Navajo history professor and author from New Mexico, U.S.

Jennifer Nez Denetdale is a professor of American studies at the University of New Mexico, where she teaches courses in Native American studies with an emphasis on race, class, and gender. She is the director of the University of New Mexico's Institute for American Research. She also specializes in Navajo history and culture and the effects of colonization and decolonization as it has impacted the Navajo people. She is the chair of the Navajo Nation Human Rights Commission. Denetdale is also an advocate for students who wish to pursue an education in Indigenous studies, Navajo women, and LGBT people.

== Early life ==
Denetdale's parents had both attended Stewart Indian School, a boarding school in Carson City, Nevada. Denetdale was raised in Tohatchi, New Mexico from childhood with her three sisters and one brother. She is a citizen of the Navajo Nation, and she is the Zia (or Weaver) clan and born for the Salt People Clan. Her maternal grandfathers are of the Red House clan and her paternal grandfathers are of the Water-Running-Together Clan.

== Mentors ==
Denetdale cites her former professor Luci Tapahonso (Diné) and Louis Owens as her early mentors in her pursuit of higher education.

== Education ==
Denetdale earned her MA in English and PhD in history from Northern Arizona University (NAU). Denetdale is the first person of Diné / Navajo descent to earn a PhD in History.

==Career==
Denetdale is a full professor and chair of American studies at the University of New Mexico, where she teaches courses in Native American studies with an emphasis on critical Indigenous studies, Diné (Navajo) studies, Indigenous feminism, Gender Studies, decolonization and settler colonialism. She is the director of the University of New Mexico's Institute for American Research. She also specializes in Navajo history and culture and the effects of colonization and decolonization as it has impacted the Navajo people. She is the chair of the Navajo Nation Human Rights Commission.
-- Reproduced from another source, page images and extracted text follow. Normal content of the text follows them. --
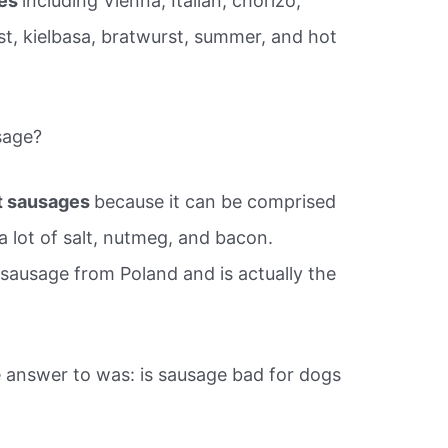
ges
including Vienna, Italian, chorizo,
st, kielbasa, bratwurst, summer, and hot
sage?
t sausages
because it can be comprised
a lot of salt, nutmeg, and bacon.
 sausage from Poland and is actually the
 answer to was: is sausage bad for dogs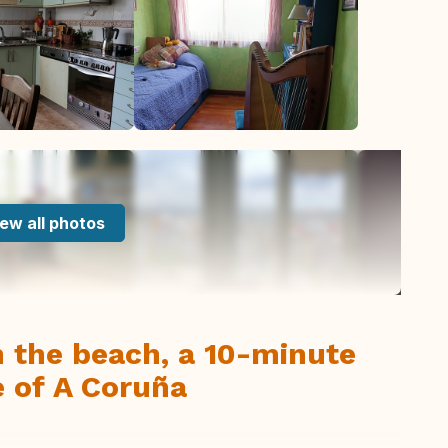
ew all photos
m the beach, a 10-minute
 of A Coruña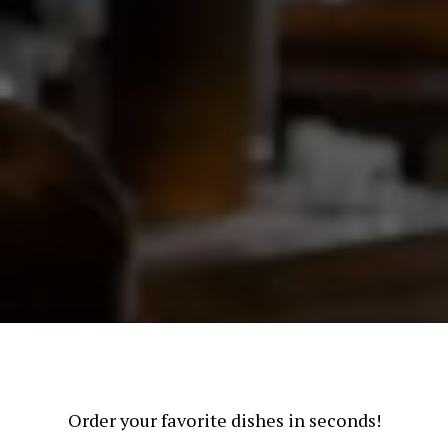
Order your favorite dishes in seconds!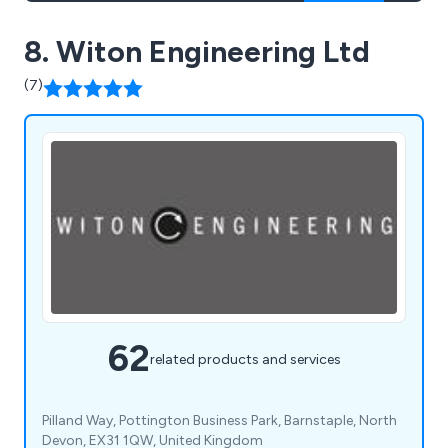
8. Witon Engineering Ltd
(7)
62
related products and services
Pilland Way, Pottington Business Park, Barnstaple, North
Devon, EX31 1QW, United Kingdom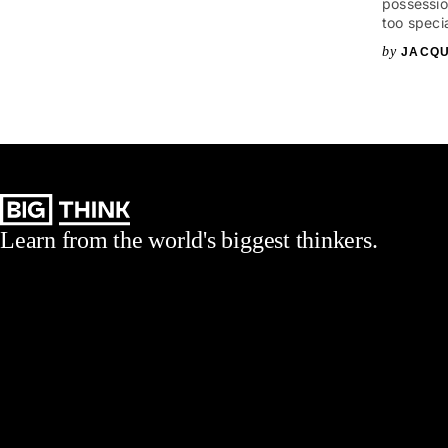
possessio
too speci
JACQU
Learn from the world's biggest thinkers.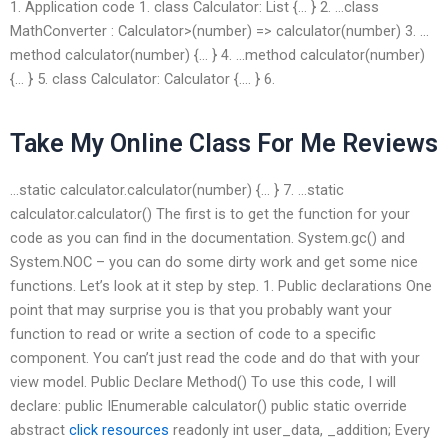
1. Application code 1. class Calculator: List
{… } 2. …class
MathConverter : Calculator>(number) => calculator(number) 3. …
method calculator(number) {… } 4. …method calculator(number)
{… } 5. class Calculator: Calculator {…. } 6.
Take My Online Class For Me Reviews
…static calculator.calculator(number) {… } 7. …static
calculator.calculator() The first is to get the function for your
code as you can find in the documentation. System.gc() and
System.NOC – you can do some dirty work and get some nice
functions. Let’s look at it step by step. 1. Public declarations One
point that may surprise you is that you probably want your
function to read or write a section of code to a specific
component. You can’t just read the code and do that with your
view model. Public Declare Method() To use this code, I will
declare: public IEnumerable
calculator() public static override
abstract
click resources
readonly int user_data, _addition; Every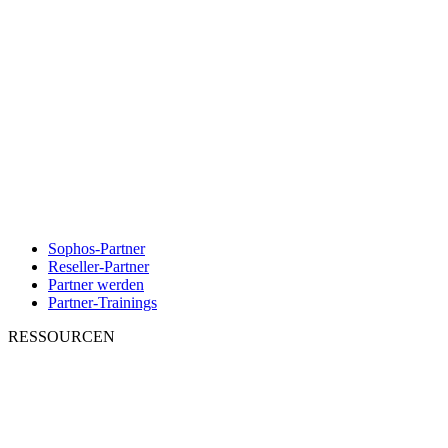
Sophos-Partner
Reseller-Partner
Partner werden
Partner-Trainings
RESSOURCEN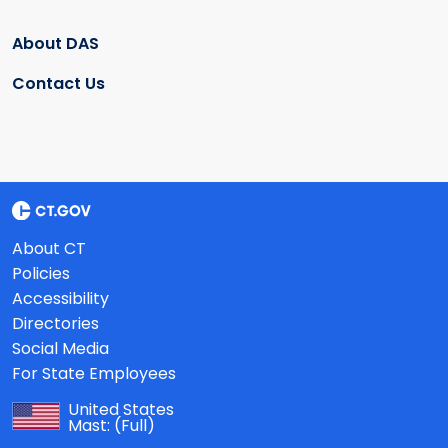
About DAS
Contact Us
About CT
Policies
Accessibility
Directories
Social Media
For State Employees
United States
Mast:
(Full)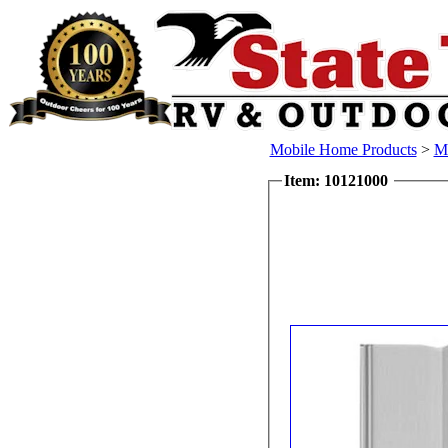
Mobile Home Products
>
Mo
Item: 10121000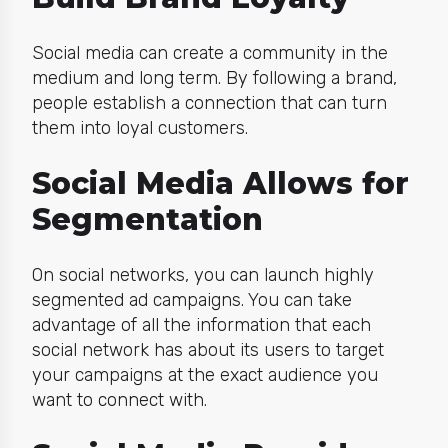
Social media can create a community in the
medium and long term. By following a brand,
people establish a connection that can turn
them into loyal customers.
Social Media Allows for
Segmentation
On social networks, you can launch highly
segmented ad campaigns. You can take
advantage of all the information that each
social network has about its users to target
your campaigns at the exact audience you
want to connect with.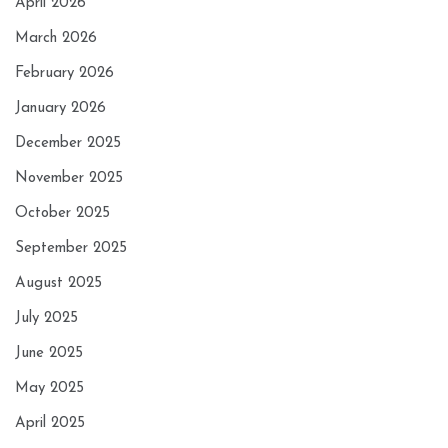
April 2026
March 2026
February 2026
January 2026
December 2025
November 2025
October 2025
September 2025
August 2025
July 2025
June 2025
May 2025
April 2025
Denetdale is also an advocate for students who wish to pursue an education in Indigenous studies, Navajo women, and LGBT people.

Her book Reclaiming Diné History: The Legacies of Navajo Chief Manuelito and Juanita, published by the University of Arizona Press has been widely reviewed.

==Books, essays, exhibits, and lectures==

- Indigenous Leadership and Gender in the 21st Century
- The Long Walk: The Forced Navajo Exile
- Nation to Nation: 09 Bad Acts / Bad Paper - Jennifer Nez Denetdale
- Reclaiming Navajo History
- Reclaiming Diné History The Legacies of Navajo Chief Manuelito and Juanita
- Nothing Left for Me: Federal Policy and the Photography of Milton Snow in Diné Bikéyah

== Awards and recognition ==
- Rainbow Naatsilid True Colors award
- UNM Faculty of Color Award
- UNM Sarah Brown Belle award (2013)
- Excellence in Diné Studies (2015)
- UNM Presidential Award of Distinction (2017)

In 2015, Denetdale was chosen to deliver an inaugural address for the 23rd Navajo Nation Council.